Our reluctant hero was almost asleep when he heard a loud knock on the door.
Before Gael could speak, Piper burst in. He looked at the clock on his phone—despite his requests to be left alone, his little sister had given him less than a half an hour of Gael-time before her grand entrance. Apparently, Elementary French was done for the day.
“It’s dark in here,” she observed.
Knowing that he would certainly be unable to drift off now, he paused the movie and unwrapped another Snickers bar. “That’s kind of the point.”
She flipped the light on, blinding him. “Are you going to be in a bad mood on your birthday, too? Because we never go to sushi anymore, and you better not ruin it.”
His birthday. It was this Friday, and his mom had planned this stupid family dinner at his favorite sushi place. Gael could hardly stomach the thought of eating raw fish with his dad conspicuously absent and pretending it was all okay. He took another bite of Snickers.
(Side note: Pre-birthday breakups are the worst.
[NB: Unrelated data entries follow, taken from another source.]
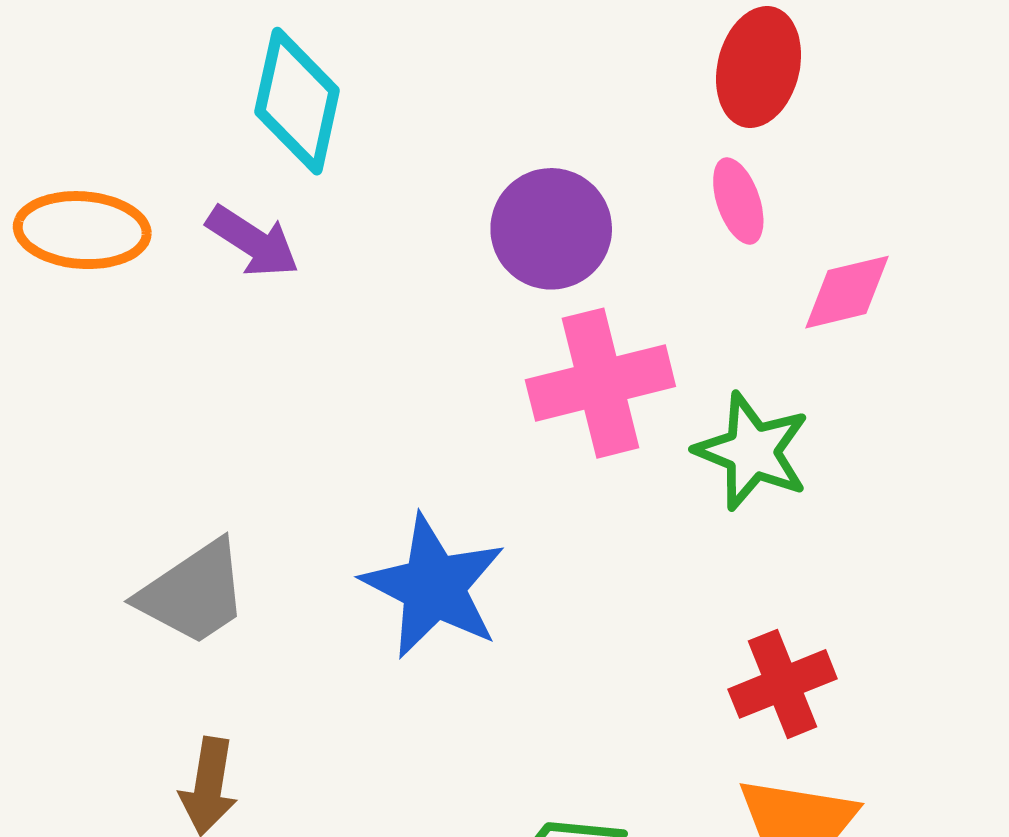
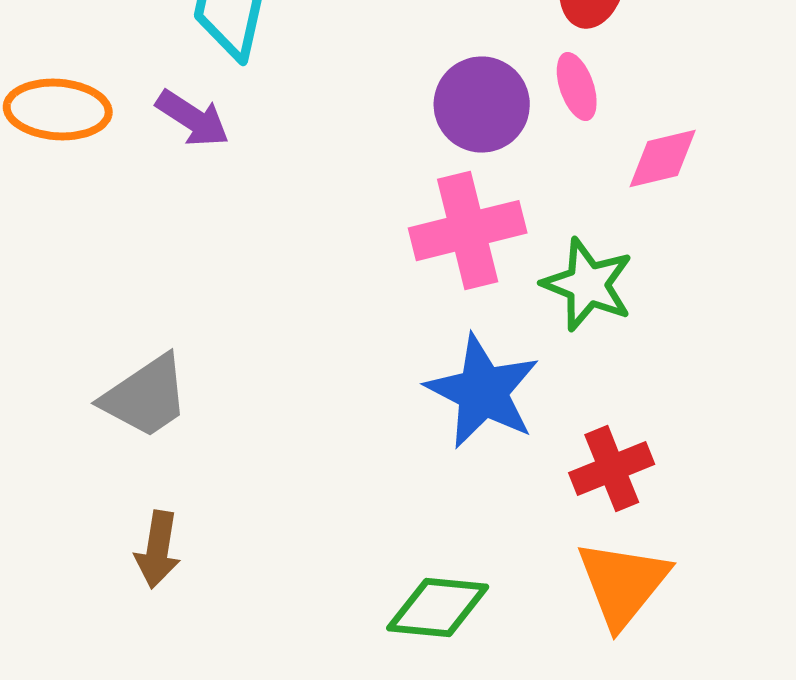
purple circle: (551, 229) -> (482, 105), moved
blue star: (434, 587) -> (483, 392), moved

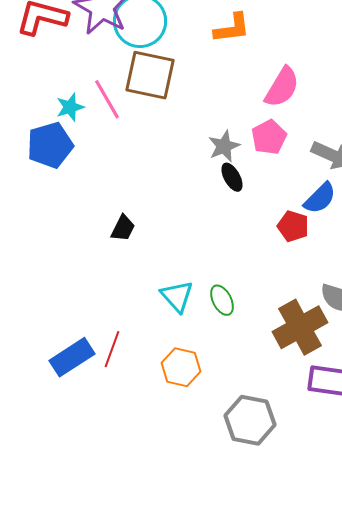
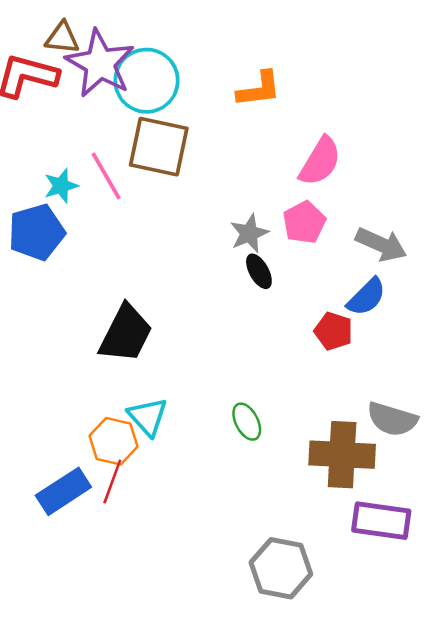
black trapezoid: (123, 228) -> (126, 334), size x1.8
cyan triangle: (177, 296) -> (148, 417), moved
brown cross: (300, 327) -> (342, 455), turned 32
orange hexagon: (181, 367) -> (114, 441), moved

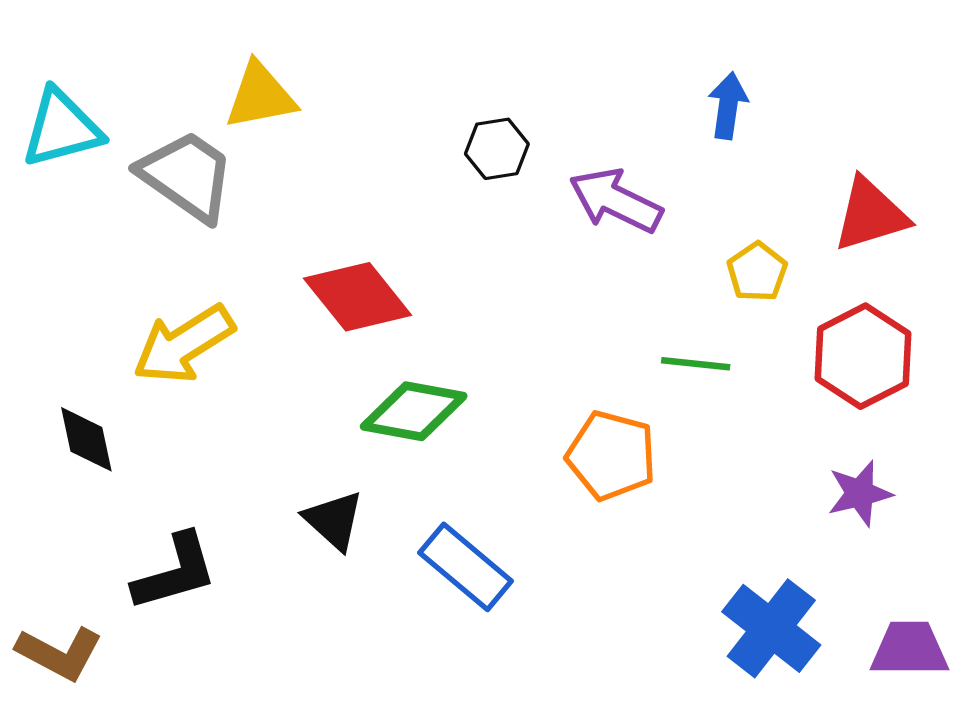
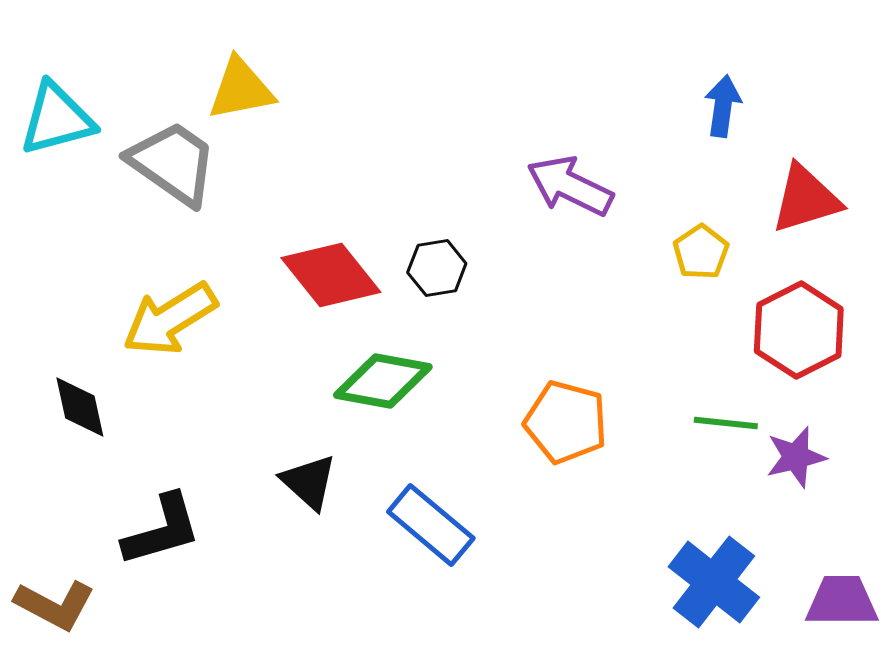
blue arrow: (728, 106) -> (723, 106), moved
black hexagon: (497, 149) -> (437, 268), moved
green line: (696, 364) -> (726, 423), moved

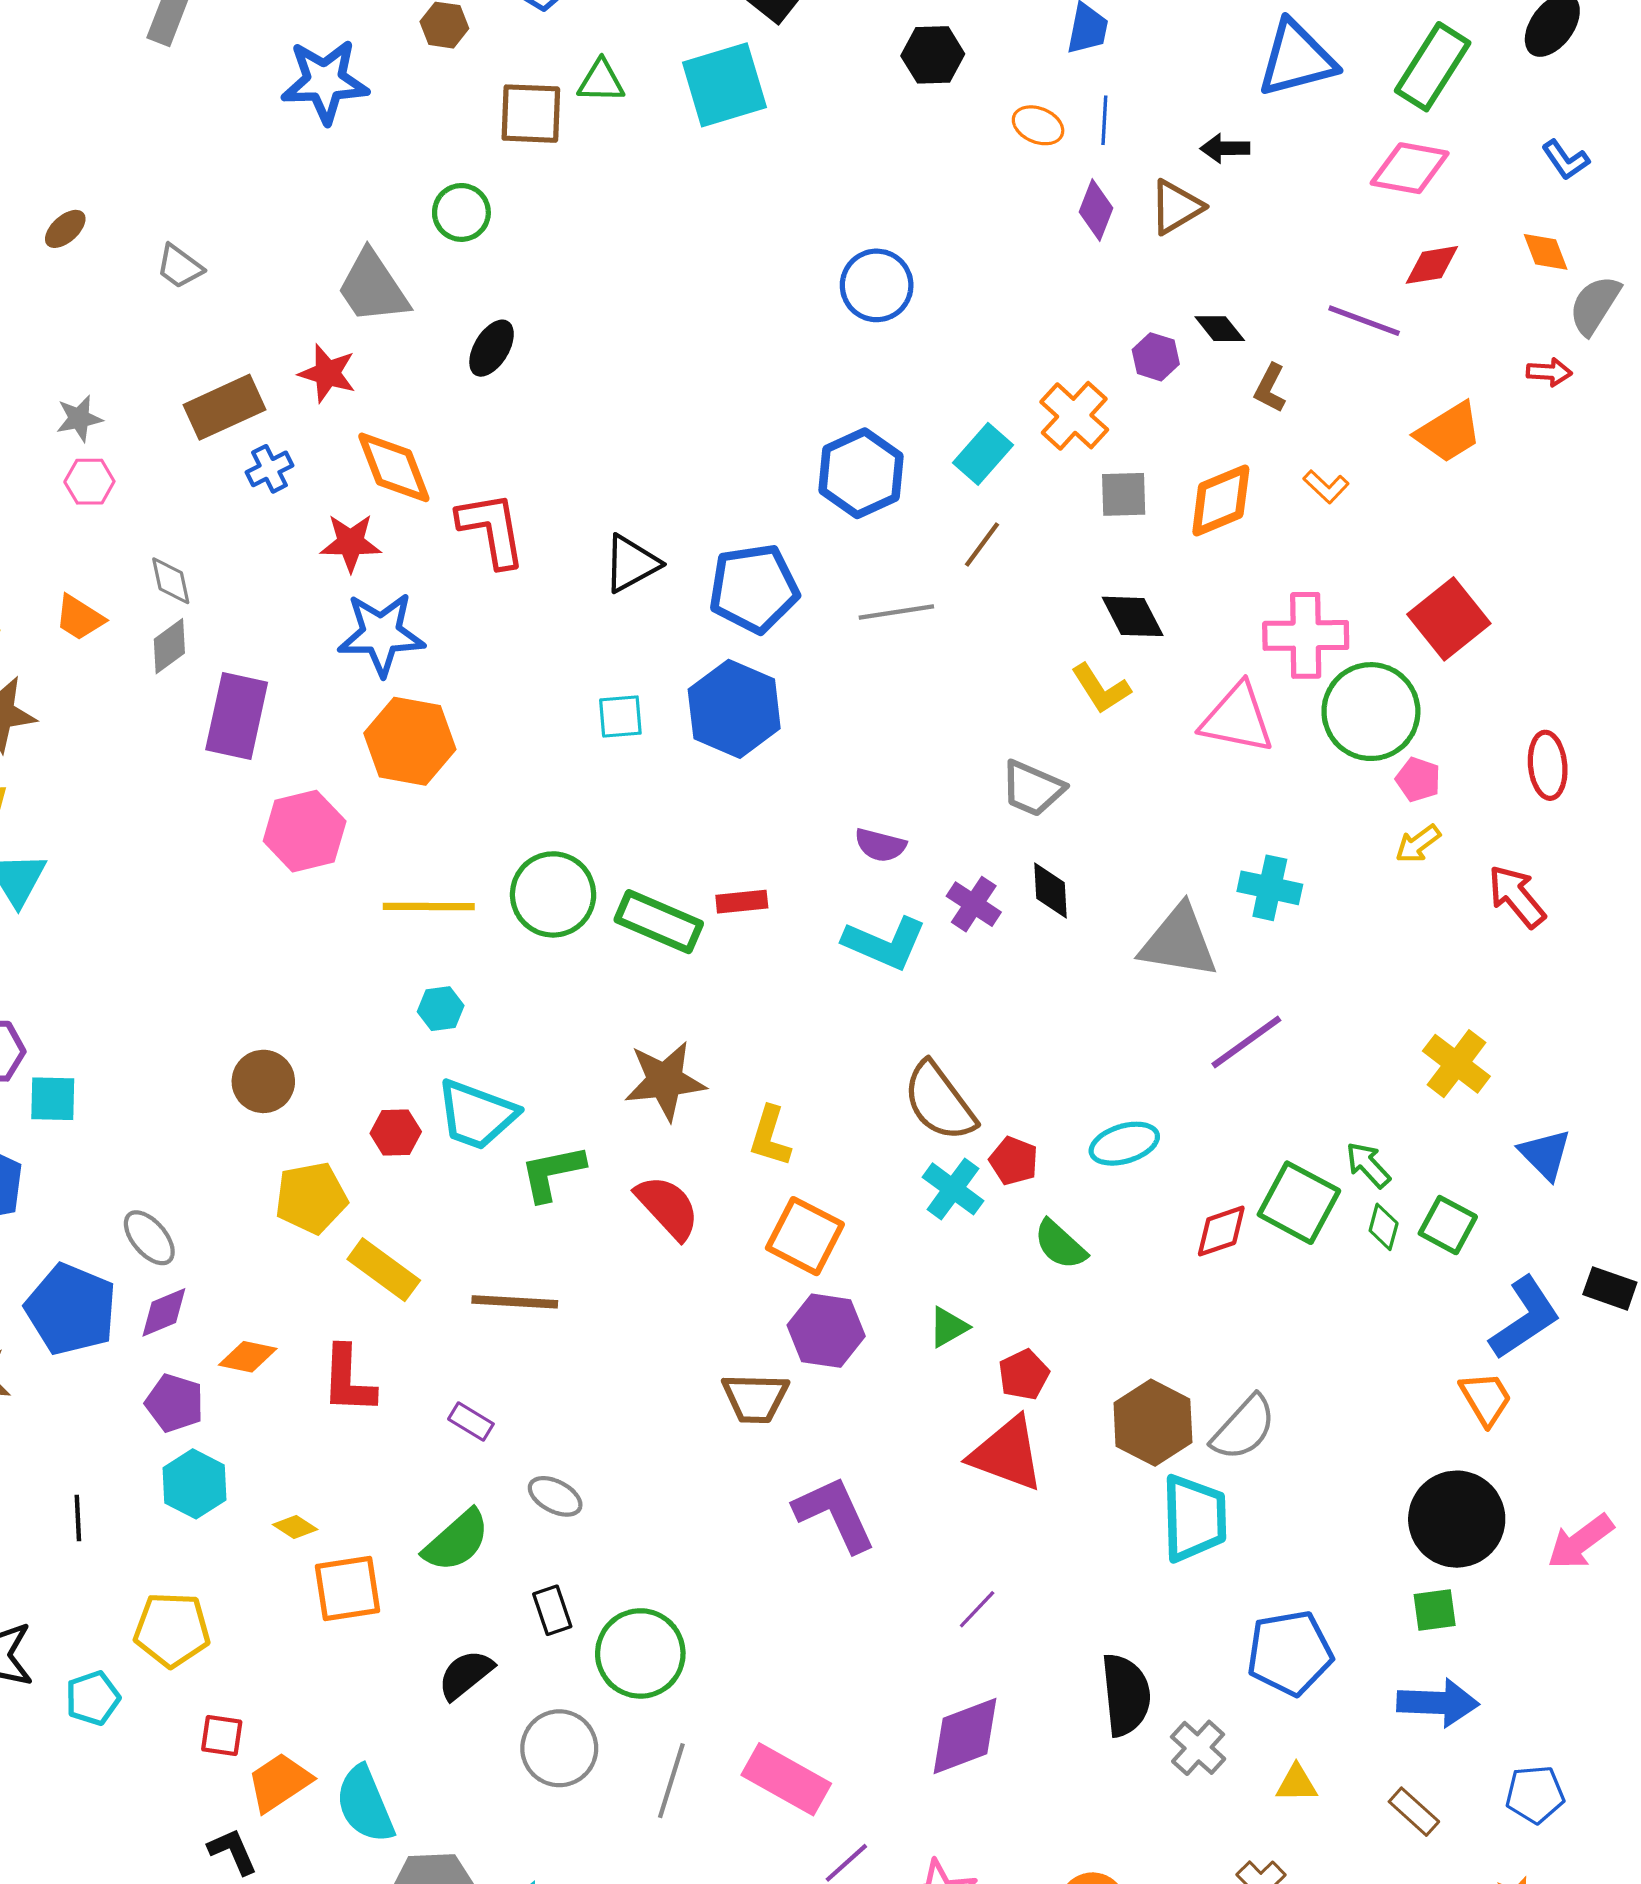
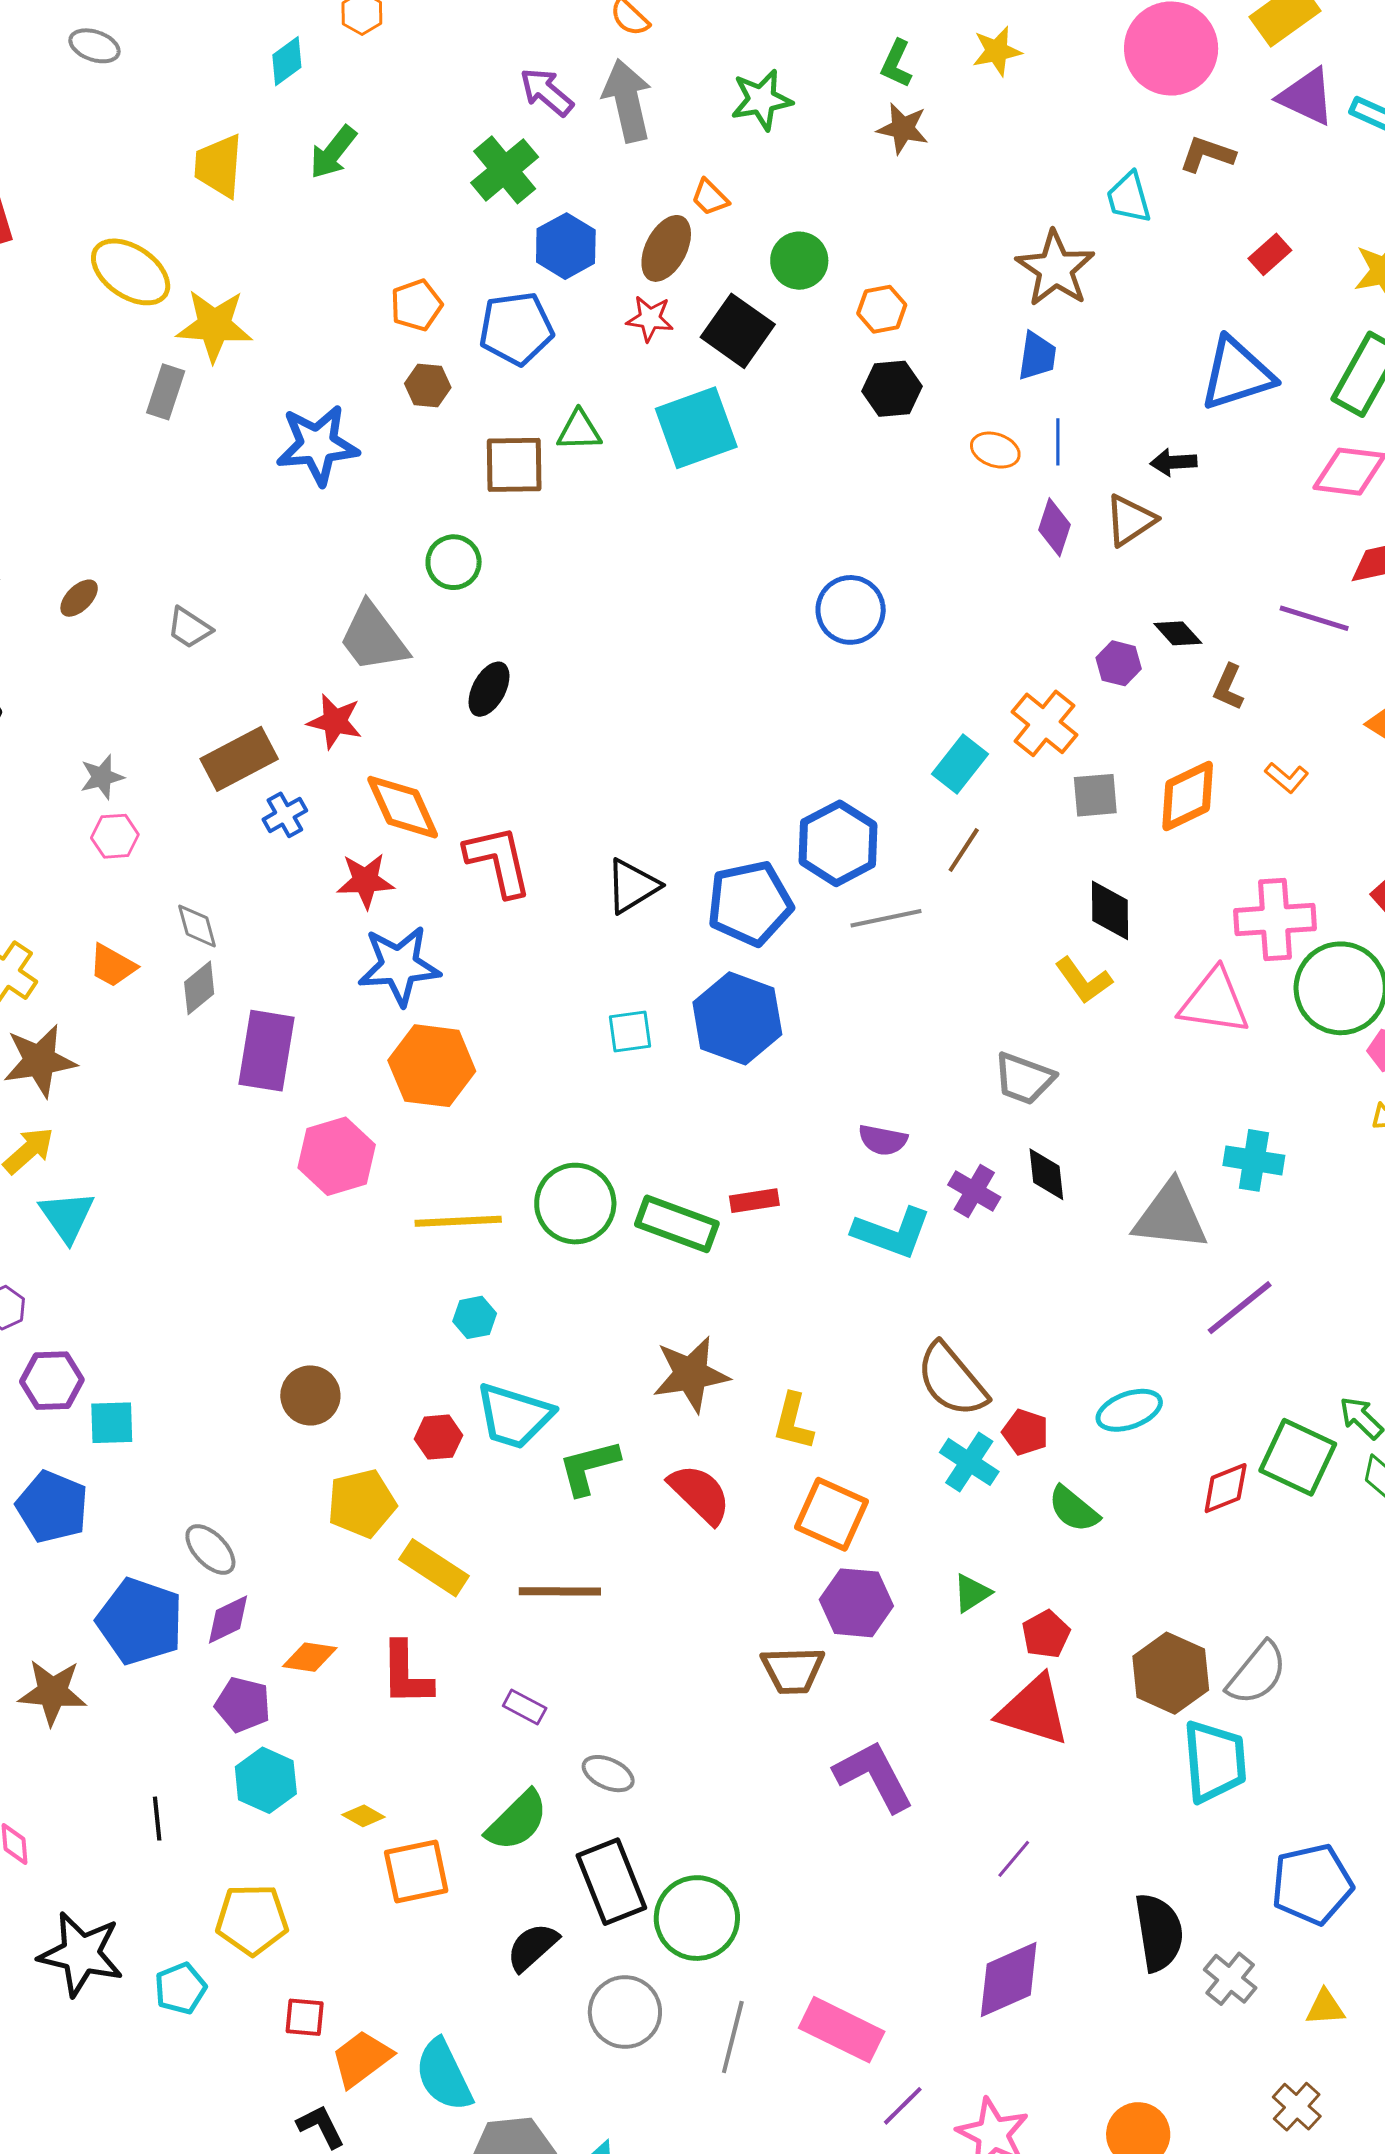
blue hexagon: (861, 473) -> (838, 843), moved
black diamond: (1133, 616) -> (1110, 910), turned 30
black rectangle: (552, 1610) -> (611, 1882), size x1.8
Right along with pre-Christmas, pre–Valentine’s Day, and pre-anniversary.)
“Don’t you have some verbs to conjugate?” Gael asked, changing the subject, as Piper perched on his bed.
She shook her head.
“Will you just leave me alone?” he asked. “Please?”
“You have chocolate in your teeth,” she told him.
He shoved the last Snickers in, answering his little sister with his mouth full. “Now I have more.”
Sammy appeared and leaned against the doorway. “Sexy.”
Gael rolled his eyes and chewed intentionally slowly, which wasn’t very hard between all the peanuts and caramel and chocolate. Sammy just stood there, arms crossed, shaking her head.
“What do you want, anyway?” he asked. “I was trying to go to sleep.”
“Your little sister wanted to make sure you were okay.” She tilted her head to the side and gave him a careful smile, and for a second, she looked like the old Sammy, before the cool glasses and big ideas. It’s not like they’d been great friends, but she’d been far less annoying, at least.
He still didn’t want to talk to her.
“I’m not,” he said. “Okay? Which should be pretty clear. But now you both have an official answer.”
“Come on, Pipes,” Sammy said. “Let’s get through the rest of your French chapter.”
Piper hopped off the bed like an obedient puppy. Sammy put a hand on Piper’s shoulder and knelt down to her level. “Start the next exercise. I’ll be there in a sec.”
Sammy waited until Piper was down the hall to talk. “You know you can’t go on just wallowing in your misery forever.”
“Jesus,” Gael said. “You’re not my babysitter.”
Sammy put a hand on her hip like she always did when she was making a point. “I’m just saying. You have to move on, pull yourself out of it. It’s the only way.”
“Why do you even care?” he muttered, as he watched the blades of the ceiling fan whir.
“I’m keen on continuing to earn my fifteen bucks an hour, which I’m guessing your mom won’t be so into paying if she knows you’re sitting here at home every afternoon.”
Gael couldn’t care less about Sammy’s fifteen an hour. “That’s really helpful coming from you, with your—what—three-year relationship going strong?”
Sammy drew a quick breath. I could see all the hurt, which was still so fresh, come rushing back. Then her face hardened, and her answer came out harsh: “My relationship has nothing to do with you, okay?”
“I’m just saying, unless you’ve been dumped out of the blue, you don’t get it.”
She laughed. Only I could see that she really wanted to cry. Then Sammy repeated the mantra she’d been saying to herself for the last month and a half.
“Si vous vous sentez seul quand vous êtes seul, vous êtes en mauvaise compagnie.” She said it slowly, her voice all nasally and French.
(Her accent was actually pretty impressive, not that Gael cared about that.)
“And what’s that supposed to mean?” Gael asked. He had a feeling it was a dig of some sort, knowing Sammy.
“It’s Jean-Paul Sartre,” she said. “Look it up.”
And with that, she flipped the lights off, turned on her heel, and pulled the door shut behind her.
It took him ten full minutes of Googling before he found the translation.
If you are lonely when you’re alone, you are in bad company.
Which only led him to one conclusion:
Jean-Paul Sartre, like Sammy Sutton, had never had a broken heart.
eighteen candles
That Friday evening, his mom knocked on his door and poked her head in. “You all set?”
Gael sat up in his bed, where he’d been lying down, staring at the ceiling, and wishing he didn’t have to go to his stupid birthday dinner.